Task
Report every line below that has the string "disco" in it.

-- Excerpted records follows --

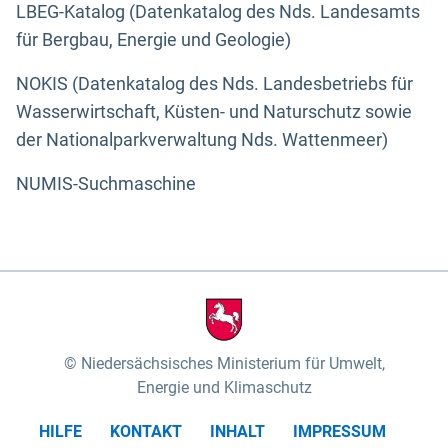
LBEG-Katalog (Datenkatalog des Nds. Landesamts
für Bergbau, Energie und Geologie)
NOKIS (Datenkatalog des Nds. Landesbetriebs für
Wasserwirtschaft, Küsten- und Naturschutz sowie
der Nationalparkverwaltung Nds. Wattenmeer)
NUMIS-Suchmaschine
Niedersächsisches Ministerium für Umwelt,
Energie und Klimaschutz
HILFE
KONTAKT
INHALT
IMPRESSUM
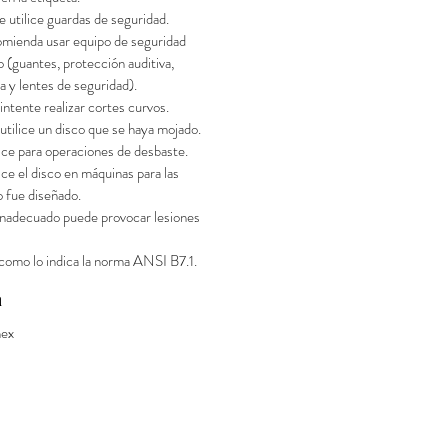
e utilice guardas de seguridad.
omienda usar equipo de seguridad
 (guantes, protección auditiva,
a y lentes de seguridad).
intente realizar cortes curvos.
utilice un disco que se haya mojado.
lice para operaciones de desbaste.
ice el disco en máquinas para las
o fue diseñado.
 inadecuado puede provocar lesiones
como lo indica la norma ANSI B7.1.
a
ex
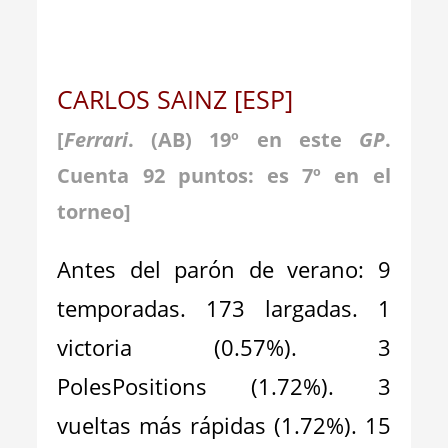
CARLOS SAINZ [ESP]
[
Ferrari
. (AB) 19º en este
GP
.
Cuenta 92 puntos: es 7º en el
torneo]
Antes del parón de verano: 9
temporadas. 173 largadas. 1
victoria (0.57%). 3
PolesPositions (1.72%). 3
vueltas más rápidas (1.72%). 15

-- Excerpted records concluded --

Result for this exercise
utilice un disco que se haya mojado.
ice el disco en máquinas para las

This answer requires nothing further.